Today, his story lands in the Washington Post, where Howard Kurtz looks at the question at the very core of Wolf's case: Is a blogger a journalist?
He's spent the last six months in a California prison for refusing to comply with a court order to turn over a video he shot of a violent San Francisco protest during a G-8 summit meeting. Wolf posted a portion of the video on his blog and sold some of it to local television stations. And his rationale for withholding it "is less than crystal clear," writes Kurtz, since he isn't really protecting any confidential sources, as was the case with Judy Miller of the New York Times or the San Francisco Chronicle reporters who recently avoided a prison sentence after their source came forward.

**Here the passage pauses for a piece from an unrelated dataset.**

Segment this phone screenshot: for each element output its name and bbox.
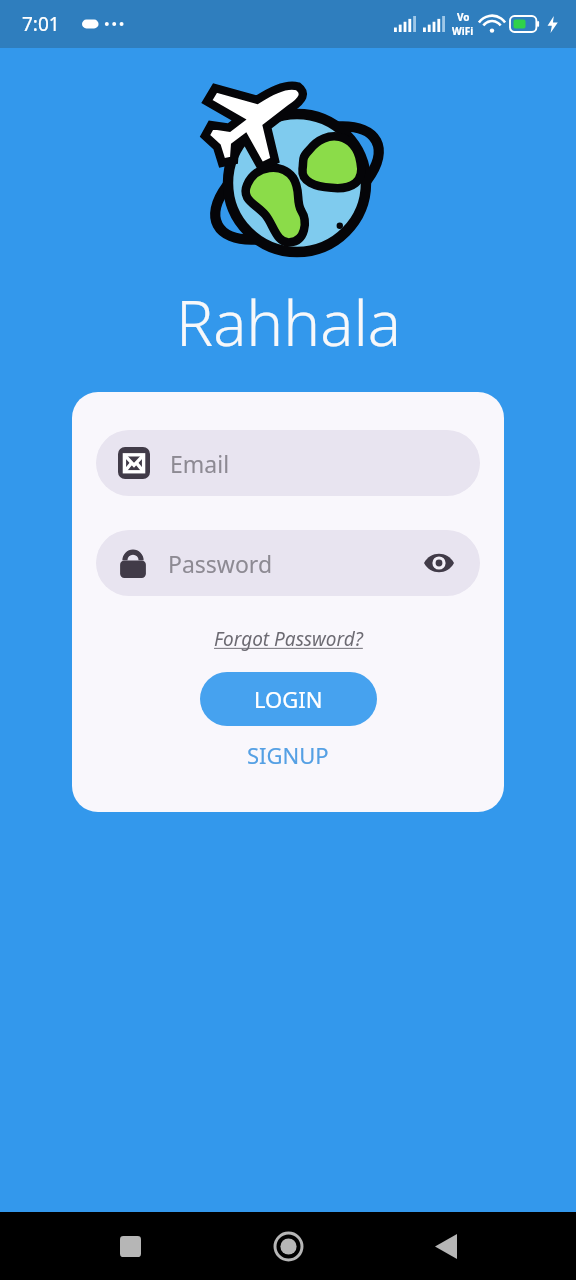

According to Wolf, "There was a trust established between people involved in the organization that I was covering and myself . . . that what I chose to release was what I chose to release, and that I wasn't an investigator for the state."
As far as the U.S. Attorney prosecuting him is concerned, Wolf needs "to come to grips with the fact that he was simply a person with a video camera who happened to record some public events."
But a classification as a journalist would probably not do Wolf any good anyway; his is a federal case and there are no federal shield laws for journalists.
Wolf has "repeatedly lost in the courts," including an appeal to the 9th Circuit, which upheld the grand jury's request for his testimony. Failing a solution from a mediation session today, "he will likely remain imprisoned at least until the current grand jury's term expires in July."